Other types of simpler transitions occur when the hydrophobic tails undergo a change from a more ordered phase to another disordered (called lipid gel-liquid transition) or when the ionic polar heads re-adsorb the counterions initially released in the water. There are several issues not yet understood in these systems, whose theoretical treatment difficulty is enhanced due to the presence of charges in ionic systems.

The actual biological systems are very complicated to allow a full understanding, and at the same time, detailed in physical terms. Therefore, the group researches simplified systems (model systems). For example, in cell membranes, there are several types of phospholipids, besides proteins and other types of molecules. However, we study model membranes composed of only one type of lipid, in order to try to characterize their isolated properties, in the spirit of physical reductionism. That is, the group considers the so-called "biomimetic systems" that mimic biological systems – they are not really biological, but represent a study at the most fundamental level of biological reality.
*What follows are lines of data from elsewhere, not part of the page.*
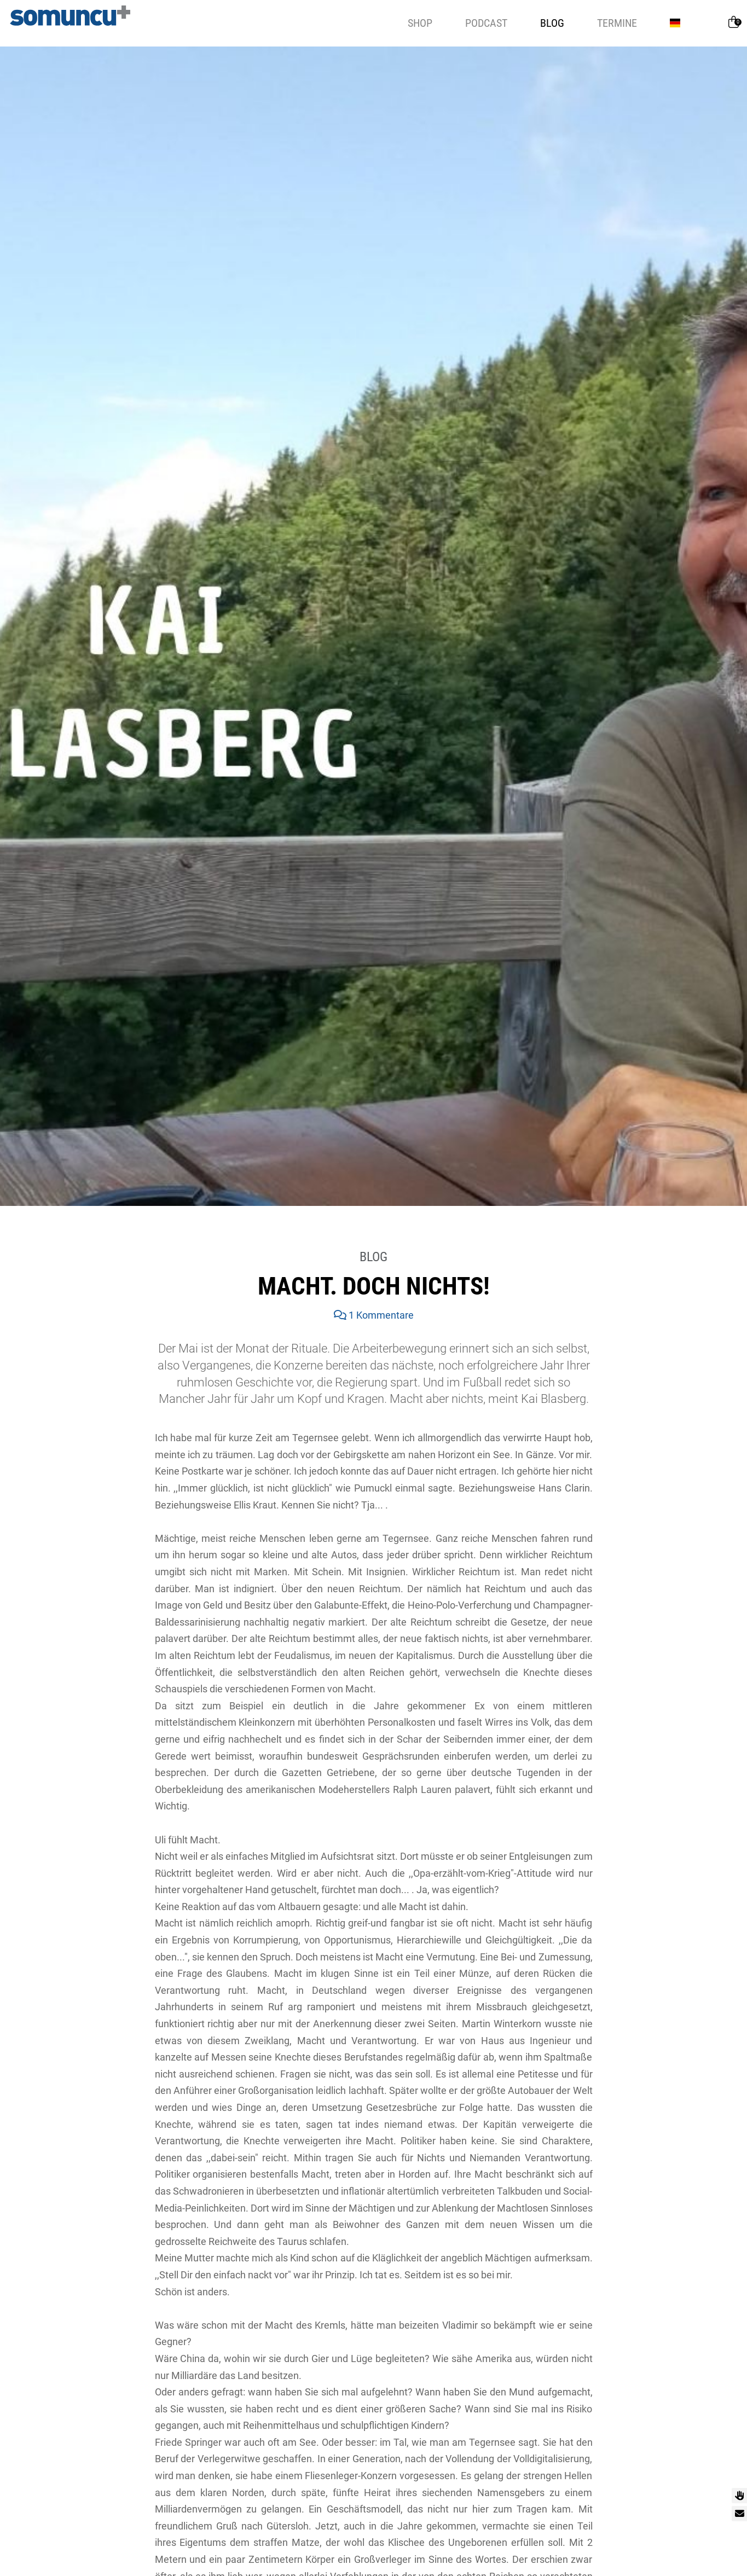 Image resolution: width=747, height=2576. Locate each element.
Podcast (486, 23)
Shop (420, 23)
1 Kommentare (374, 1315)
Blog (552, 23)
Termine (617, 23)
This compartmentalized study has relevance in the study of biology itself, as it can fill gaps in knowledge that exist because of the complexity of the biological systems, which makes prohibitive their detailed study.

The role of statistical physics

The group performs theoretical studies on some of the mentioned types of fluids, using methods of equilibrium statistical physics. The statistical physics is a branch of physics that investigates systems consisting of a large number of interacting elements, establishing a bridge between the microscopic and the macroscopic worlds, the latter allowing measurements. For example, one of the most well known problems in this field is the determination of the macroscopic properties of a gas from the random microscopic motion of the molecules ("elements") that constitute it. It is impossible to describe the simultaneous movement of all molecules of a gas contained in a bottle, but from general assumptions and simplified models, we are able to describe some of its properties.
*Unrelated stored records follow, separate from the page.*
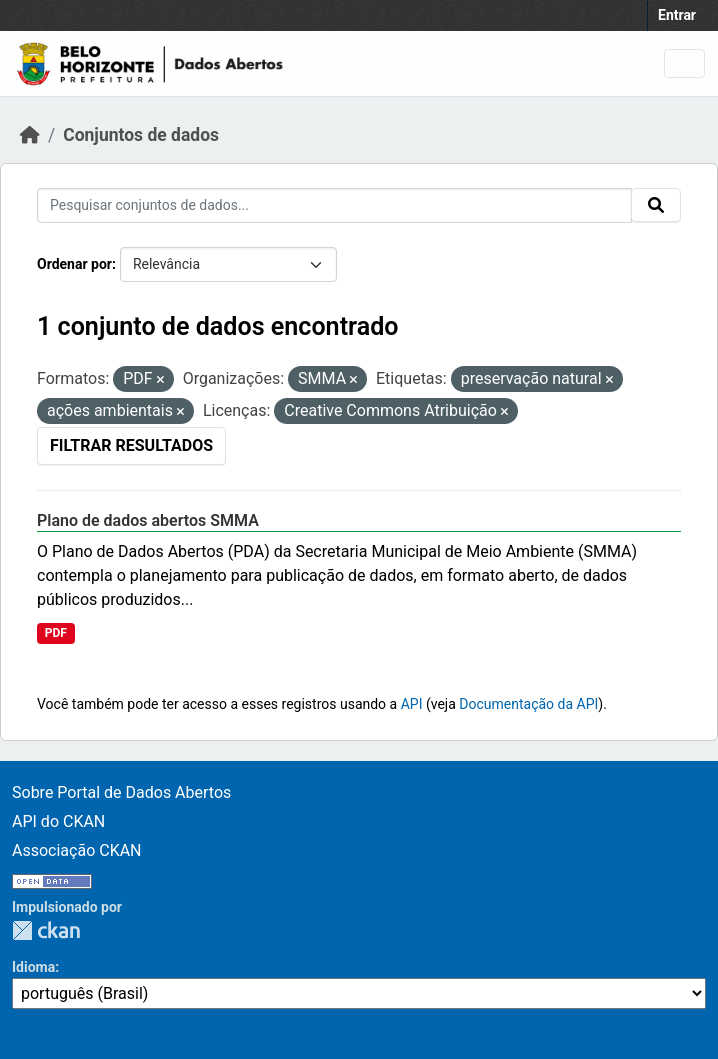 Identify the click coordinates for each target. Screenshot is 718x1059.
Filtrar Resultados (131, 445)
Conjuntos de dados (141, 135)
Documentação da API (528, 704)
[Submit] (656, 205)
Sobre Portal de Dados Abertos (121, 792)
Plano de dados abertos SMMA (148, 520)
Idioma (33, 967)
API (412, 704)
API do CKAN (58, 821)
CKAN (46, 930)
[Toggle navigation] (684, 63)
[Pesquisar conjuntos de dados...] (334, 205)
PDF (56, 633)
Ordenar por (74, 264)
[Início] (30, 135)
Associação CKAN (77, 850)
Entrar (677, 15) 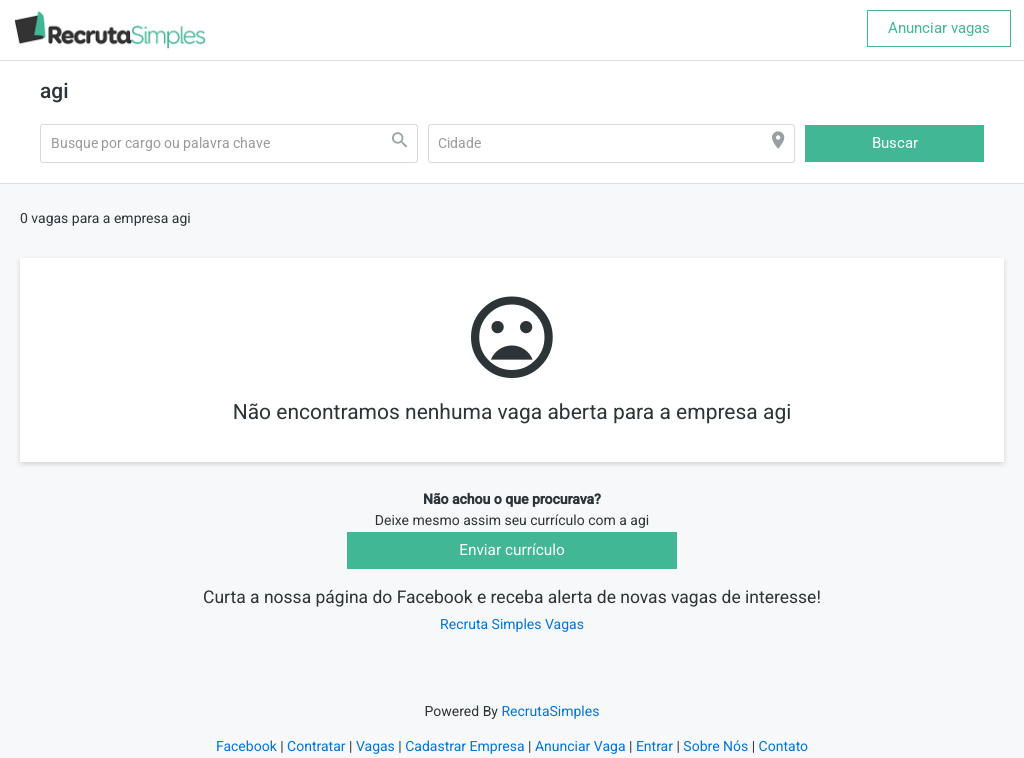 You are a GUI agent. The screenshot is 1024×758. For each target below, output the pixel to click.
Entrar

The group studies use idealized models and methods of statistical physics to try to describe what happens in complex fluids. The emergent behavior of the models can provide important clues about the microscopic mechanisms that produce, for example, associations and organizations of the molecules and other complexities.

The theoretical investigations consist to propose simplified thermostatistical models aimed at understanding the properties of complex fluids, with particular interest in their phase transitions. Among the properties that can be also theoretically investigated and experimentally measured are, for example, the conductivity (ease with which a system conducts electrical current) of the solution of an ionic complex fluid. One can analyze how the conductivity changes by varying the temperature, acidity (pH), addition of salt, etc. Theoretical results can then be compared to the experimental measurements to verify the validity of the real-system description by the theoretical model or the need to introduce other effects not initially incorporated in the model.

History of the group

The group emerged in late 2005, when Mário Tamashiro was hired by Unicamp, previously working at Institute of Physics, University of São Paulo (IF-USP). He was also a post-doc at other institutions in Brazil (IF-UFRGS) and abroad (UC-Santa Barbara, USA and MPIP-Mainz, Germany). Since then, studies have been done on complex fluids with emphasis on ionic colloidal solutions, polyelectrolytes and biomimetic systems. Research with aggregates of amphiphilic molecules such as phospholipids, are a continuation of participation in a “thematic research project” that comes from 2003, started as a postdoctoral fellow. From 2007, a project was created for the study, by statistical physics, of phase transitions in suspensions of ionic lipids. More recently it has been investigated the ionic distributions at dielectric interfaces, e.g. at air-water interfaces.